The two-Judge Bench of Justice Krishna Murari and Justice Ahsanuddin Amanullah held, “… the introduction and admission of evidence at the trial stage goes through a rigorous process, wherein each piece of evidence introduced is subject to very strict scrutiny, and every party is given the opportunity to test the veracity of the said evidence through procedure established by law. The legitimacy of the evidence, at every stage, is questioned, and the opposing party is given the right to question the said evidence by placing their doubts regarding the same in court. Such a mechanism in law of going through evidence, is not available to the High Court while exercising its powers under writ jurisdiction, and therefore, evidence which has been confirmed by the lower courts, must only be reversed by the High Courts in the rarest of rare cases.”

The Bench said that the reappreciation of evidence done by the High Court while exercising its inherent powers under Article 226 is bad in law and hence liable to be struck down.

Advocate Anil Kaushik appeared for the appellants while Senior Advocate S.R. Singh and Advocate Kamlendra Mishra appeared for the respondents.

Facts of the Case -

The appellants were the bhoomidars and were in possession of the lands which were used by them for agricultural purposes since a permanent lease was executed in their favour by the then zamindar in the year 1952. A part of the subject land including the land in possession of the appellants was declared as reserved forest and the other part was subject to a notification under Section 4 of the Forest Act.

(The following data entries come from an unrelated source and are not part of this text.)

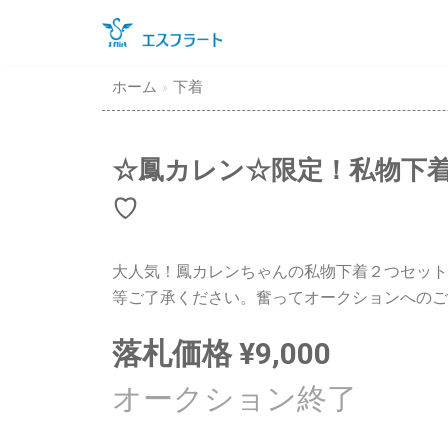
コ
ン
テ
ホーム
»
下着
ン
ツ
に
☆鳳カレン☆限定！私物下
ス
♡
キ
ッ
プ
大人気！鳳カレンちゃんの私物下着２つセット
等ご了承ください。奮ってオークションへのご
落札価格
¥
9,000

Such a declaration of the said land initiated an eviction drive of the local inhabitants, and against the same, a writ petition was instituted in the Apex Court regarding the claim of the local inhabitants. The court directed the formation of a High Court Powered Committee for adjudicating upon persons' claims, and hence, the appellants filed their claims before the Forest Settlement Officer which accepted the same. Being aggrieved by this, the respondents approached Additional District Judge and then the High Court which finally allowed their plea. Therefore, the appellants approached the Apex Court against the same.

The following issues arose before the Supreme Court for its consideration-

I. Whether the relief granted in the Judgment of Banwasi Seva Ashram vs State Of Uttar Pradesh1 is only applicable to SC/ST/ other backward communities?

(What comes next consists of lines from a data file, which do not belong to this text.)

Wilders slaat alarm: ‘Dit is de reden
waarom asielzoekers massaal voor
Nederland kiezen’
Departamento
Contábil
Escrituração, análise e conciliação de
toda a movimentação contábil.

II. Whether the High Court, while exercising its jurisdiction under Article 226 of the Constitution of India, could have re-appreciated the evidence adduced to come to its findings?

While dealing with the first issue, the Court noted, “… the right to enjoy possession of any land notified under Section 4 of the Forest Act is not only limited to Adivasi communities and other forest dwelling communities, but is also based on proof of residence, date of original possession, etc. If the right to inhabit the said lands is not restricted only to certain communities, how can the right to be heard on such claims be restricted to the same.”

The Court in the above context held the first issue in favour of the appellants. While considering the second issue, the Court said that the concurrent findings of the lower courts are neither perverse nor the said courts have overstepped their jurisdiction and that in such a scenario, wherein neither of the conditions were satisfied, the High Court could not have re-appreciated the evidence in writ jurisdiction and come to a different conclusion.

“… we hold Issue No. II in favour of the Appellants herein”, said the Court.

Accordingly, the Court allowed the appeals, set aside the judgment of the High Court, and confirmed the orders of the Forest Settlement Officer and ADJ.

Cause Title- Hari Prakash Shukla & Ors. v. The State of Uttar Pradesh & Anr.